On April 30, 1926, Bessie died in a flying accident during a rehearsal at age 34. Bessie’s life shows us that black women can accomplish anything in life and in the sports world that we set our minds to. Bessie is still showing us today how we can break barriers and restraints that are set against us. Thank you Bessie! #BlackGirlMagic
It’s no secret that women in sports, especially black women, don’t get enough credit for what they do. So, during black history month, I will be using my blog to highlight the groundbreaking things African American women did for the world of sports. My first legend is Wilma Rudolph.
Wilma was diagnosed with polio at an early age and wore leg braces for the better part of her life. During the 1960 Olympics, she became the first black women to win three gold medals in track and field in a single Olympics.

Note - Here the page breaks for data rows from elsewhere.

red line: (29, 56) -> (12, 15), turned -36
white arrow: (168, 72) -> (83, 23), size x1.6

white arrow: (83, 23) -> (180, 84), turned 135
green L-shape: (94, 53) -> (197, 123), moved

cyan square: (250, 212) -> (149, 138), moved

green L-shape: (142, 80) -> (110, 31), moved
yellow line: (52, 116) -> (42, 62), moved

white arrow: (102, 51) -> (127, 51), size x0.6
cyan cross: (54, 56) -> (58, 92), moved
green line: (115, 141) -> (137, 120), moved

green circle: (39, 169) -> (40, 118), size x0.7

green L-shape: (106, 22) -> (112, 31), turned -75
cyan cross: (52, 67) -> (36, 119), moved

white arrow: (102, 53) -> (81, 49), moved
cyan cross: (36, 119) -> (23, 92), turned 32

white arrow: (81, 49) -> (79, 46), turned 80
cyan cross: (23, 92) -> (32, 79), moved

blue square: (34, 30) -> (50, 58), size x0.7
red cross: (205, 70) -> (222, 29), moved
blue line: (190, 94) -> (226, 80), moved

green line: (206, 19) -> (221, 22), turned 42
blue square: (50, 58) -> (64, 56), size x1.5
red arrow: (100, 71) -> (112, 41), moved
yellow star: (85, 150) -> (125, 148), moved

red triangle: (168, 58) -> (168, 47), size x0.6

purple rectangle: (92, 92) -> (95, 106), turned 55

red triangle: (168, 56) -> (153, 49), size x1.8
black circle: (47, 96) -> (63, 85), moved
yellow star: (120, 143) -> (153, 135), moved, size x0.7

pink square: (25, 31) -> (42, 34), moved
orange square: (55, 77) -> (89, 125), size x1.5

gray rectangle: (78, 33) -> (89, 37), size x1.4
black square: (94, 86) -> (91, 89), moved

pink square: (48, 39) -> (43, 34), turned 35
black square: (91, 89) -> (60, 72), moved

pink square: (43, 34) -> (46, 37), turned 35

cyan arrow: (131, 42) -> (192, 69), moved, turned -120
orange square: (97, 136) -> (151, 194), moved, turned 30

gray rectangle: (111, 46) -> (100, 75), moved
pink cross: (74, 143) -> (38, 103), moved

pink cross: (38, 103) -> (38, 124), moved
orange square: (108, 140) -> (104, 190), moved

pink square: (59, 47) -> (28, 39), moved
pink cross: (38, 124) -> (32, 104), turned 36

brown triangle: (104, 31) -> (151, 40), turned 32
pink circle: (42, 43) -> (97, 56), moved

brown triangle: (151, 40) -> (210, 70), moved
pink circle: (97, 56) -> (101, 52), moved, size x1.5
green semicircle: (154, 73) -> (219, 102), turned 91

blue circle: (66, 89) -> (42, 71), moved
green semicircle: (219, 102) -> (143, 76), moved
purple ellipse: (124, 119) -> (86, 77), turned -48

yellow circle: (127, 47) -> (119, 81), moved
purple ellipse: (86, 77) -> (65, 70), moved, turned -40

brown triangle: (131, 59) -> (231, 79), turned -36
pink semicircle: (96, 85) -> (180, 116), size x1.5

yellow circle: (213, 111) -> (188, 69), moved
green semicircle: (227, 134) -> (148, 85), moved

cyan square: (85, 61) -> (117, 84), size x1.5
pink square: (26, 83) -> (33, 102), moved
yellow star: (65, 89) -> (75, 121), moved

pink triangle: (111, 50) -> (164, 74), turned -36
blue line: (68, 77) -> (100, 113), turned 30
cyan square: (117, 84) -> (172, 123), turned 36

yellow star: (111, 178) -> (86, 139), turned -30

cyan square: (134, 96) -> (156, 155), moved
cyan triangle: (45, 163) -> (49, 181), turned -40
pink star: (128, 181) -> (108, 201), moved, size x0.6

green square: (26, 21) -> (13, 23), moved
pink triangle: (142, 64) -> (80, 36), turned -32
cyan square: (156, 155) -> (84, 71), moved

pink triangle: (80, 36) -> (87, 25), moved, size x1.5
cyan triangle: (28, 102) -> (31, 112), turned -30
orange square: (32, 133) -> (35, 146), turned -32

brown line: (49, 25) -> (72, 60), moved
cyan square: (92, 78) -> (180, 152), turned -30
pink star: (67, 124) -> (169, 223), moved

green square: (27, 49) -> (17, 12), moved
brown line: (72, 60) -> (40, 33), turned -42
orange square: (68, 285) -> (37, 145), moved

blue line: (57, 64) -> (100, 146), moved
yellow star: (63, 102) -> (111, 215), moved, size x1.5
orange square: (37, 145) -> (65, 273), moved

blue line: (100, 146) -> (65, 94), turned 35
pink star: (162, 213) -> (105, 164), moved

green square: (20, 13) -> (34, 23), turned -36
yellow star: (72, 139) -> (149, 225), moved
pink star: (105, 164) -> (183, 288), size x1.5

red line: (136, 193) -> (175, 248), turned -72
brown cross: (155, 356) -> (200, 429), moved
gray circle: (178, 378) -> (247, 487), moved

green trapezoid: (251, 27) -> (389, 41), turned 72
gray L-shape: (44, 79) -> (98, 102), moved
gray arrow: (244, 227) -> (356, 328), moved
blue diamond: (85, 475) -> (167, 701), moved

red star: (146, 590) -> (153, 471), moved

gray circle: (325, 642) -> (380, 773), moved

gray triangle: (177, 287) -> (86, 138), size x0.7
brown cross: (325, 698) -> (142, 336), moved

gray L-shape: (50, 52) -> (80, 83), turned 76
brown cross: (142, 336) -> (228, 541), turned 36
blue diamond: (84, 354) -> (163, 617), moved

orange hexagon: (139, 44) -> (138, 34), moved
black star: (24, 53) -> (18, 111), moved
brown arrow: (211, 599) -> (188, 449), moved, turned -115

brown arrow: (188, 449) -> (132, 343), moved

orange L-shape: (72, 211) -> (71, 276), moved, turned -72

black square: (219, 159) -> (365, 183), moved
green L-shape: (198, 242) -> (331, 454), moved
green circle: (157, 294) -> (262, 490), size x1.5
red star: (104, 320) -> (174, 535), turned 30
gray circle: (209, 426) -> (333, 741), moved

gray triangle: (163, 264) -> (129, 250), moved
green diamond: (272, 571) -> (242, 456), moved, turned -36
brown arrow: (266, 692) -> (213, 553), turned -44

She was deemed the “fastest women in the world“.
She once said, “The triumph can’t be had without the struggle. And I know what struggle is. I have spent a lifetime trying to share what it has meant to be a woman first in the world of sports so that other young women have a chance to reach their dreams.”
She founded the Wilma Rudolph Foundation to advocate and be a voice for amateur athletics. Wilma died on November 12, 1994, after losing a long battle with brain cancer. Wilma is just ONE of the many black women who paved the way for the rest of us. I’m so glad she made her way through the world of sports sprinkling #blackgirlmagic the entire way.